Istilah “pemerkosaan massal” yang digunakan untuk menggambarkan kekerasan seksual terhadap perempuan Tionghoa, justru disangkal kebenarannya, termasuk dalam agenda penulisan ulang sejarah Indonesia.
Penyangkalan ini memicu kemarahan publik. Penulisan ulang sejarah yang seharusnya menjadi agenda pemulihan bagi para penyintas perempuan, justru memperlihatkan adanya kepentingan tertentu dan rentan melanggengkan trauma dan kekerasan berulang. Melihat situasi ini, mengapa pengalaman perempuan seringkali tidak didengar?

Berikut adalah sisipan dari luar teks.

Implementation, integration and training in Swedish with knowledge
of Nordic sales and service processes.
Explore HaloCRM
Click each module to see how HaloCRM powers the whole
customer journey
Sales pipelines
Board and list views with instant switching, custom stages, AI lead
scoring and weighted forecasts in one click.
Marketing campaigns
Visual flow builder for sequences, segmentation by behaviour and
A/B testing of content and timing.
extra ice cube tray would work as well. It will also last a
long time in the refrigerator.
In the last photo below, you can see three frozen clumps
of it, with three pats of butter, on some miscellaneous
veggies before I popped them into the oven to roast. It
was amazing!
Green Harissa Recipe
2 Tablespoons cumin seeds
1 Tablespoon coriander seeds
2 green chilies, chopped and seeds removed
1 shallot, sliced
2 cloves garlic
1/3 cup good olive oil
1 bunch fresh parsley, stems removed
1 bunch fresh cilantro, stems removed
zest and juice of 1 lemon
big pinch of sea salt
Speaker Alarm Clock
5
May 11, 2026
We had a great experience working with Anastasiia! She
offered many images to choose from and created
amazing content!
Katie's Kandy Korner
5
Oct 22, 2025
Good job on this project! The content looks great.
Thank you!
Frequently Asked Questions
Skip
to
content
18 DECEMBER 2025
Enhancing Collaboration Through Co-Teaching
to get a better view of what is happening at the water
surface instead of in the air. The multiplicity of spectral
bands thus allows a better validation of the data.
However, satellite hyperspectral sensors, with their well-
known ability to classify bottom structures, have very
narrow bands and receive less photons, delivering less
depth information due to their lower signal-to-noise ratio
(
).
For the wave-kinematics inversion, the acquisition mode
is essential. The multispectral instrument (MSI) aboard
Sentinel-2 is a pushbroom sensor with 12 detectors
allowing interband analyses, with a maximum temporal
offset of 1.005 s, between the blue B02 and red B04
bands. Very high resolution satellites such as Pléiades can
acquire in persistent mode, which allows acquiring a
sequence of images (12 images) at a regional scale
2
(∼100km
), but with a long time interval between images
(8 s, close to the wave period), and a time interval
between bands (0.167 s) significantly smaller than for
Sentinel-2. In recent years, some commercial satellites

Potensi Kekerasan Berulang pada Penulisan Ulang Sejarah Indonesia
Proyek penulisan ulang sejarah yang diusung menekankan pada perspektif Indonesia-sentris dan tone yang positif. Hal ini dimaksudkan untuk mempersatukan bangsa dan kepentingan nasional melalui narasi yang seragam. Wacana ini mencerminkan maksud pemerintah untuk memperkuat identitas nasional melalui penyatuan narasi.
Kepentingan untuk menajamkan tone positif juga menunjukkan ada tujuan samar yang membatasi analisis kritis. Pada akhirnya, penulisan ulang sejarah hanya akan berujung pada versi narasi yang menguntungkan kelompok tertentu saja.
Selain itu, hal tersebut justru kontraproduktif terhadap penyembuhan kolektif. Jika dilihat dari konteksnya, tragedi 1998 tidak hanya berbicara soal “amuk massa” atas krisis ekonomi dan ketidakpuasan terhadap rezim Orde Baru.
Lebih ekstrim lagi, kekerasan sistematis tersusun, termasuk pemerkosaan massal terhadap perempuan Tionghoa. Sayangnya, narasi tersebut seolah kabur dalam memetakan siapa yang terlibat, siapa yang bertanggungjawab, dan bagaimana kekerasan dibiarkan terjadi. Konsekuensinya, absennya pengakuan dan penegakan hukum atas terjadinya pelanggaran HAM yang terjadi justru abai terhadap pemenuhan hak-hak korban yang berpotensi terjadinya kekerasan berulang, bahkan memperkuat impunitas.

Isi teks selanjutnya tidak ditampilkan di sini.